-- Opening Marker --

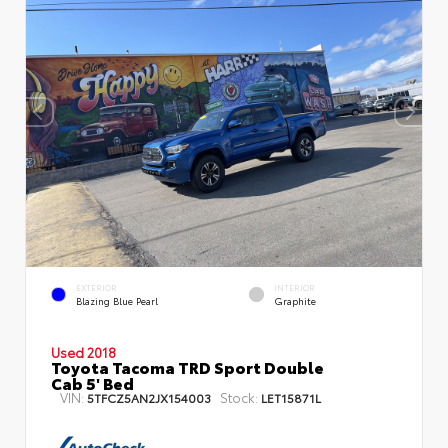
EXTERIOR
INTERIOR
Blazing Blue Pearl
Graphite
Used 2018
Toyota Tacoma TRD Sport Double
Cab 5' Bed
VIN:
Stock:
5TFCZ5AN2JX154003
LET15871L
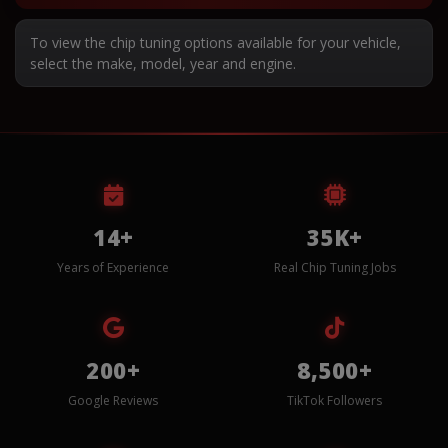
To view the chip tuning options available for your vehicle,
select the make, model, year and engine.
14+
35K+
Years of Experience
Real Chip Tuning Jobs
200+
8,500+
Google Reviews
TikTok Followers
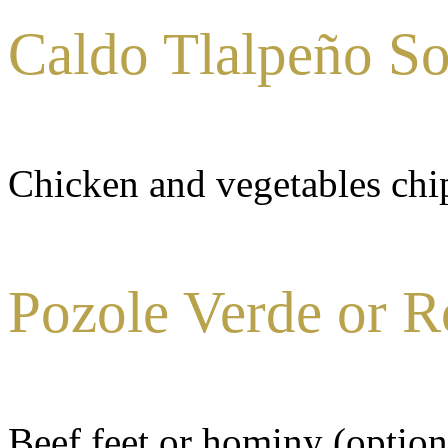
Caldo Tlalpeño S
Chicken and vegetables chi
Pozole Verde or R
Beef feet or hominy (option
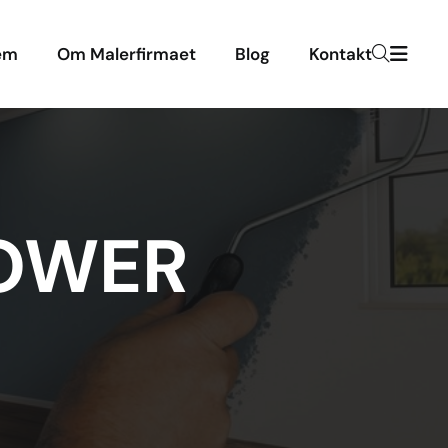
em
Om Malerfirmaet
Blog
Kontakt
TOWER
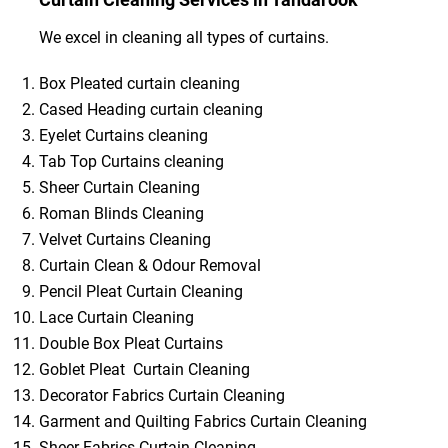
We excel in cleaning all types of curtains.
Box Pleated curtain cleaning
Cased Heading curtain cleaning
Eyelet Curtains cleaning
Tab Top Curtains cleaning
Sheer Curtain Cleaning
Roman Blinds Cleaning
Velvet Curtains Cleaning
Curtain Clean & Odour Removal
Pencil Pleat Curtain Cleaning
Lace Curtain Cleaning
Double Box Pleat Curtains
Goblet Pleat Curtain Cleaning
Decorator Fabrics Curtain Cleaning
Garment and Quilting Fabrics Curtain Cleaning
Sheer Fabrics Curtain Cleaning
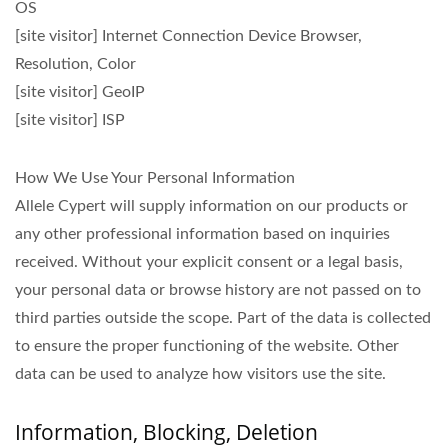
OS
[site visitor] Internet Connection Device Browser,
Resolution, Color
[site visitor] GeoIP
[site visitor] ISP
How We Use Your Personal Information
Allele Cypert will supply information on our products or
any other professional information based on inquiries
received. Without your explicit consent or a legal basis,
your personal data or browse history are not passed on to
third parties outside the scope. Part of the data is collected
to ensure the proper functioning of the website. Other
data can be used to analyze how visitors use the site.
Information, Blocking, Deletion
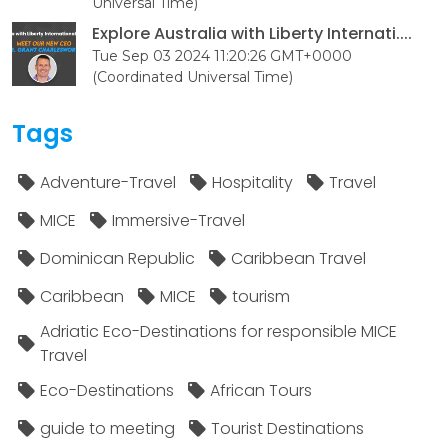
Universal Time)
Explore Australia with Liberty Internati....
Tue Sep 03 2024 11:20:26 GMT+0000
(Coordinated Universal Time)
Tags
Adventure-Travel
Hospitality
Travel
MICE
Immersive-Travel
Dominican Republic
Caribbean Travel
Caribbean
MICE
tourism
Adriatic Eco-Destinations for responsible MICE
Travel
Eco-Destinations
African Tours
guide to meeting
Tourist Destinations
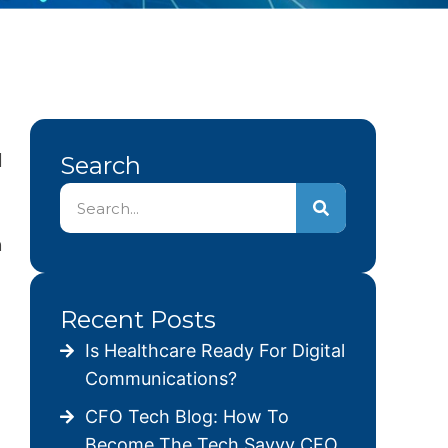
d
Search
n
Recent Posts
Is Healthcare Ready For Digital
Communications?
CFO Tech Blog: How To
Become The Tech Savvy CFO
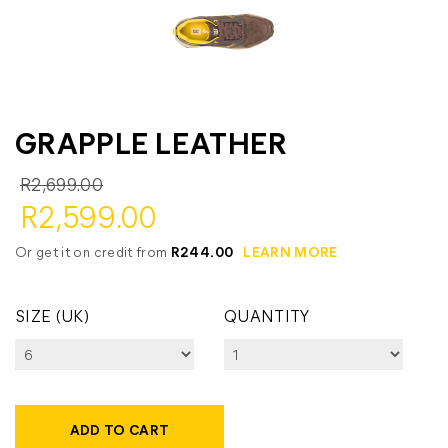
GRAPPLE LEATHER
R2,699.00
R2,599.00
Or get it on credit from
R244.00
LEARN MORE
SIZE (UK)
QUANTITY
ADD TO CART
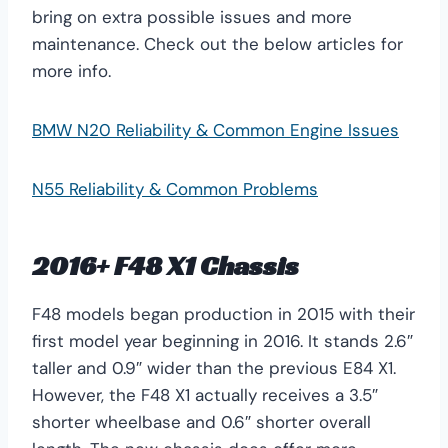
bring on extra possible issues and more
maintenance. Check out the below articles for
more info.
BMW N20 Reliability & Common Engine Issues
N55 Reliability & Common Problems
2016+ F48 X1 Chassis
F48 models began production in 2015 with their
first model year beginning in 2016. It stands 2.6″
taller and 0.9″ wider than the previous E84 X1.
However, the F48 X1 actually receives a 3.5″
shorter wheelbase and 0.6″ shorter overall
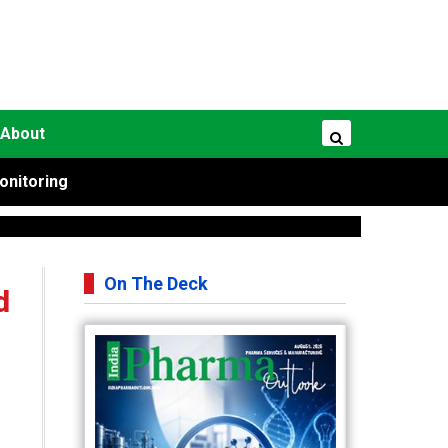
About
onitoring
On The Deck
d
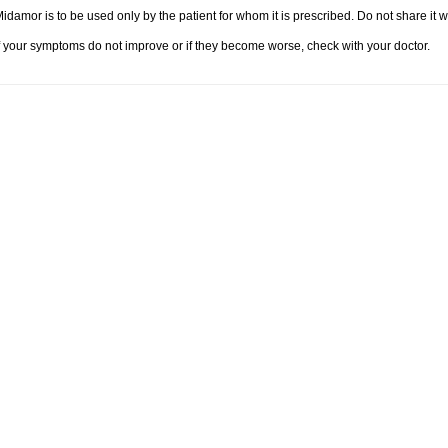
idamor is to be used only by the patient for whom it is prescribed. Do not share it w
f your symptoms do not improve or if they become worse, check with your doctor.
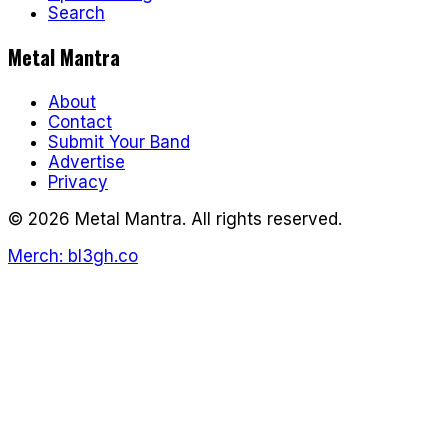
Search
Metal Mantra
About
Contact
Submit Your Band
Advertise
Privacy
©
2026
Metal Mantra. All rights reserved.
Merch: bl3gh.co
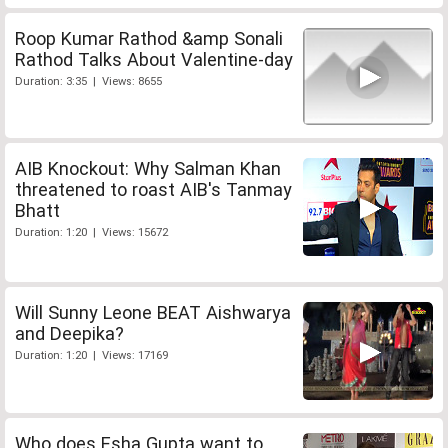
Roop Kumar Rathod &amp Sonali
Rathod Talks About Valentine-day
Duration: 3:35 | Views: 8655
AIB Knockout: Why Salman Khan
threatened to roast AIB's Tanmay
Bhatt
Duration: 1:20 | Views: 15672
Will Sunny Leone BEAT Aishwarya
and Deepika?
Duration: 1:20 | Views: 17169
Who does Esha Gupta want to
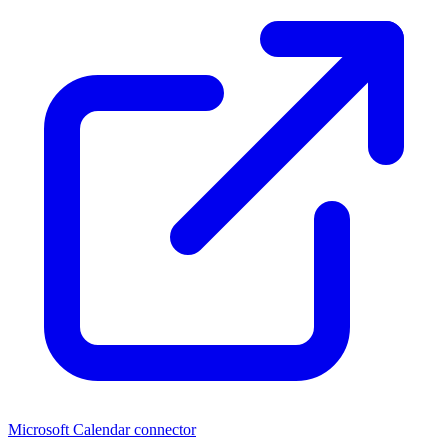
Microsoft Calendar connector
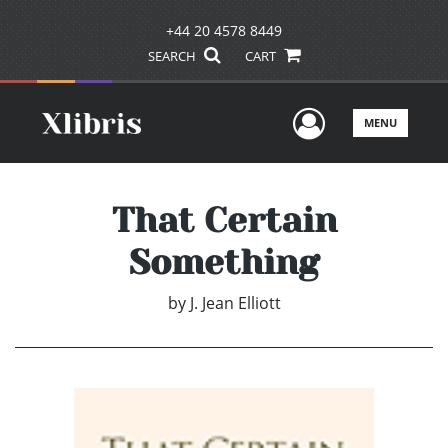
+44 20 4578 8449
SEARCH
CART
User Men
MENU
That Certain
Something
by
J. Jean Elliott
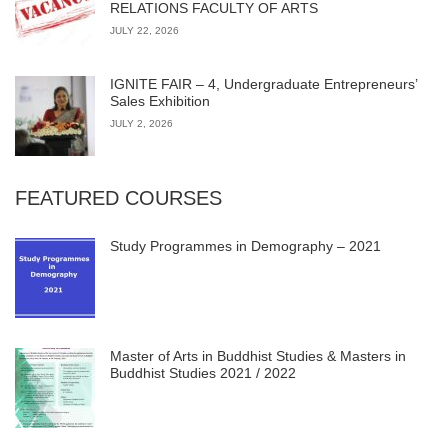
RELATIONS FACULTY OF ARTS
JULY 22, 2026
IGNITE FAIR – 4, Undergraduate Entrepreneurs’
Sales Exhibition
JULY 2, 2026
FEATURED COURSES
Study Programmes in Demography – 2021
Master of Arts in Buddhist Studies & Masters in
Buddhist Studies 2021 / 2022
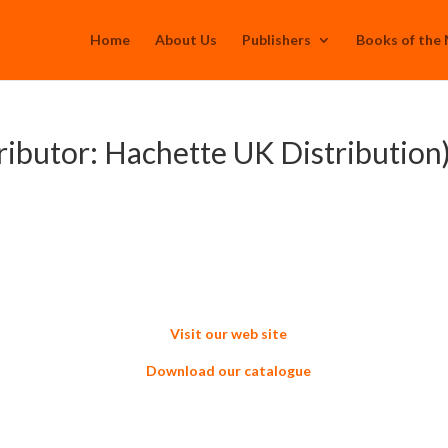
Home
About Us
Publishers
Books of the
ributor: Hachette UK Distribution
Visit our web site
Download our catalogue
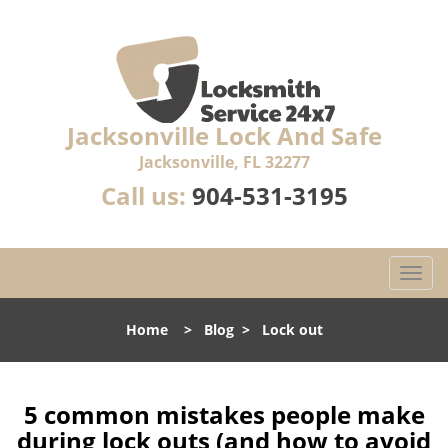
Jacksonville Lock And Safe
Jacksonville, FL 32277
Call us:
904-531-3195
T
o
g
Home
>
Blog
>
Lock out
g
l
e
n
5 common mistakes people make
a
during lock outs (and how to avoid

-- Closing Marker --

Work request: Find and copy each line of the material that holds the word "Sheer".

Response below:
Sheer Curtain Cleaning
Sheer Fabrics Curtain Cleaning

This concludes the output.